** Opening Information supplied block **

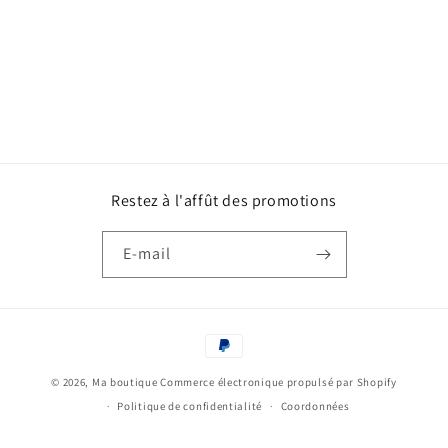
Restez à l'affût des promotions
E-mail
Moyens
de
© 2026,
Ma boutique
Commerce électronique propulsé par Shopify
paiement
Politique de confidentialité
Coordonnées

** Closing Information supplied block **

Exactly the lines from the one containing "Commerce électronique propulsé par Shopify" to the final line of the entries must be restated, and no others.

Commerce électronique propulsé par Shopify
paiement
Politique de confidentialité
Coordonnées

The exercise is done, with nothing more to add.